What is needed
Filter the records for lines holding the string "island".

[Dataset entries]
────────────────
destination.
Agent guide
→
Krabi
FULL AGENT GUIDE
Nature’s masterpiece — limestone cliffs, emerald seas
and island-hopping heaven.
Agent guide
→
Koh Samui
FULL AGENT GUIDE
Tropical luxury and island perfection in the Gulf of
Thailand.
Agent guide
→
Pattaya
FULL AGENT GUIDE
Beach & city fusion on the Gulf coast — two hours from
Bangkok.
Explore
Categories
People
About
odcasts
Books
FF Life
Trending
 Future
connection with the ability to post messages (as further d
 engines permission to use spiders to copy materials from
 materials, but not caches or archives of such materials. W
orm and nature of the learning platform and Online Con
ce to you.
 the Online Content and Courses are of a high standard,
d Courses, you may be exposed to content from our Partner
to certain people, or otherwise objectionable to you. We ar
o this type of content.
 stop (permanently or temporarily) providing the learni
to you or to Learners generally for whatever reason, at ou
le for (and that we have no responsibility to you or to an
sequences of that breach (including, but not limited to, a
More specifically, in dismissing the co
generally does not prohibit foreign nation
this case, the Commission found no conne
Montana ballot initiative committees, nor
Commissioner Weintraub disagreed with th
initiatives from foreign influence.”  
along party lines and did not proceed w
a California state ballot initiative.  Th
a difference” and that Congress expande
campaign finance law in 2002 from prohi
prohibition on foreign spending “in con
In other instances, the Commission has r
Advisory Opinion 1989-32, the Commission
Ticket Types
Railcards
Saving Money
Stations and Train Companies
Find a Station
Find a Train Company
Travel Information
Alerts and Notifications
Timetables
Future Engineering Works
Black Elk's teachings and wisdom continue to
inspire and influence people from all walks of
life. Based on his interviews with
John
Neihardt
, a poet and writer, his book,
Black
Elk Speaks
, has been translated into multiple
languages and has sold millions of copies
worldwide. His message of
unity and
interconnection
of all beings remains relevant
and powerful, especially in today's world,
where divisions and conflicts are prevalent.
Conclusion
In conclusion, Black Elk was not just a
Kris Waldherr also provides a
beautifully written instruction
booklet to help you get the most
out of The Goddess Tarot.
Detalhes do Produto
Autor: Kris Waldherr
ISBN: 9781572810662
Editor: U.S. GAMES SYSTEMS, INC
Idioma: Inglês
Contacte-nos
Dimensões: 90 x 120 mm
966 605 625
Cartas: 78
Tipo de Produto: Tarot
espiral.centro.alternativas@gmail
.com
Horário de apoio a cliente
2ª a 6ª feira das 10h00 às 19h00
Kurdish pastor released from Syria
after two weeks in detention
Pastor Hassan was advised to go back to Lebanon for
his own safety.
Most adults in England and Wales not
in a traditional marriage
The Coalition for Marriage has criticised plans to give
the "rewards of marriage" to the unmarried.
────────────────
Response to the exercise
and island-hopping heaven.
Tropical luxury and island perfection in the Gulf of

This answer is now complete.